Il y a tout juste un siècle, le 13 février 1910, était inauguré ce qui allait devenir l’un des temples du sport français, le très populaire Vélodrome d’hiver, le « Vel d’Hiv ». Un lieu de fêtes, de plaisir et de spectaculaires joutes sportives dont il ne reste plus rien, hormis le souvenir honteux d’une rafle aux conséquences tragiques...

Il existait déjà des vélodromes en France au début du 20e siècle, notamment à Paris, Roubaix et Toulouse. La capitale, à cette époque, en comptait trois : le vélodrome Buffalo*, construit en 1893 à l’initiative du patron des… Folies Bergère, Clovis Clerc ; le vélodrome du Parc des Princes, édifié en 1897 ; la « Cipale », autrement dit le Vélodrome municipal de Vincennes, inauguré en 1894 et qui servira de site olympique lors des Jeux Olympiques de Paris en 1900 et 1924. Mais Henri Desgrange, l’exigeant patron du journal L’Auto-Vélo, lui-même ancien champion – il a établi le premier record de l’heure le 11 mai 1893 en parcourant 35,325 kilomètres – veut un vélodrome dans Paris intra-muros pour y organiser des manifestations sportives populaires hivernales et accessoirement doper les ventes de son journal, alors en concurrence avec Le Vélo de Pierre Giffard.
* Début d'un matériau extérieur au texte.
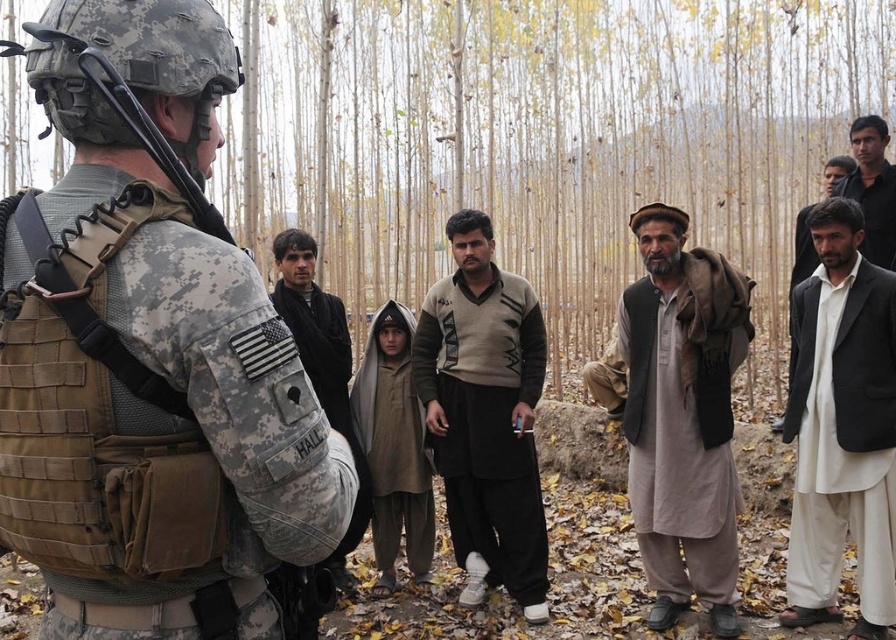 Which is more to the left, camouflage uniform at center or beige sweater at center?

camouflage uniform at center

I want to click on camouflage uniform at center, so click(x=151, y=362).

Which is in front, point (313, 292) or point (877, 177)?

Positioned in front is point (313, 292).

Locate an element on the screen. The image size is (896, 640). dark brown wool sweater at center is located at coordinates (322, 368).

Is white cotton kurta at right smaller than beige sweater at center?

Yes.

Is point (862, 234) farther from viewer compared to point (475, 580)?

No.

You are a GUI agent. You are given a task and a screenshot of the screen. Output one action in this format:
    pyautogui.click(x=<x>, y=<y>)
    Task: Click on the white cotton kurta at right
    
    Given the screenshot: What is the action you would take?
    pyautogui.click(x=841, y=428) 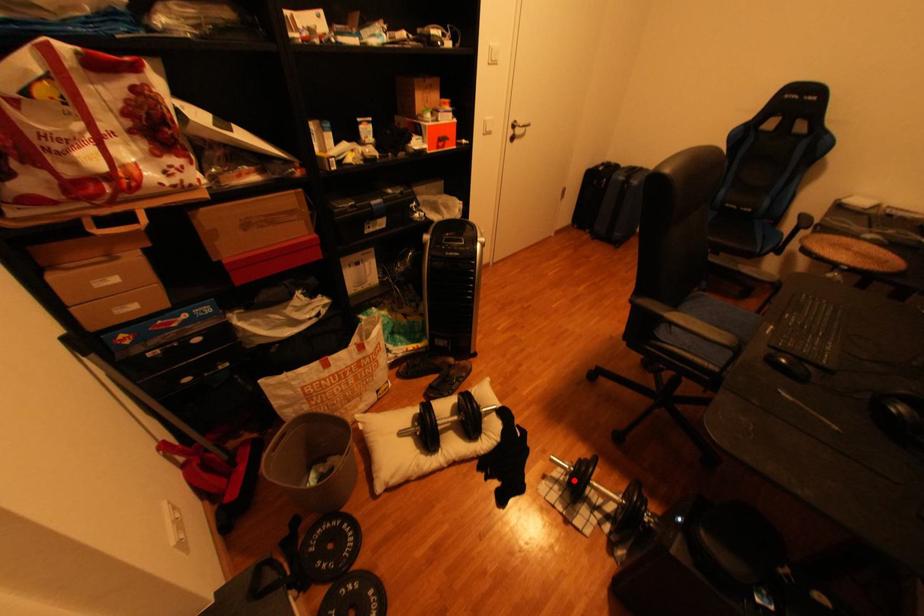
Avec l’accord des autorités, Desgrange fait aménager par l’architecte Gaston Lambert la superbe Galerie des Machines édifiée en 1889 par Ferdinand Dutert pour l’Exposition universelle. Son objectif : mettre à la disposition des athlètes, tant pour l’entraînement que pour la compétition, une piste cycliste dans une enceinte protégée des intempéries et susceptible d’accueillir des milliers de spectateurs. Inauguré le 20 décembre 1903, ce nouveau vélodrome, situé sur le Champ de Mars devant l’École militaire, donne toute satisfaction et draine rapidement vers sa piste de bois des milliers de Parisiens et de banlieusards passionnés de sport cycliste.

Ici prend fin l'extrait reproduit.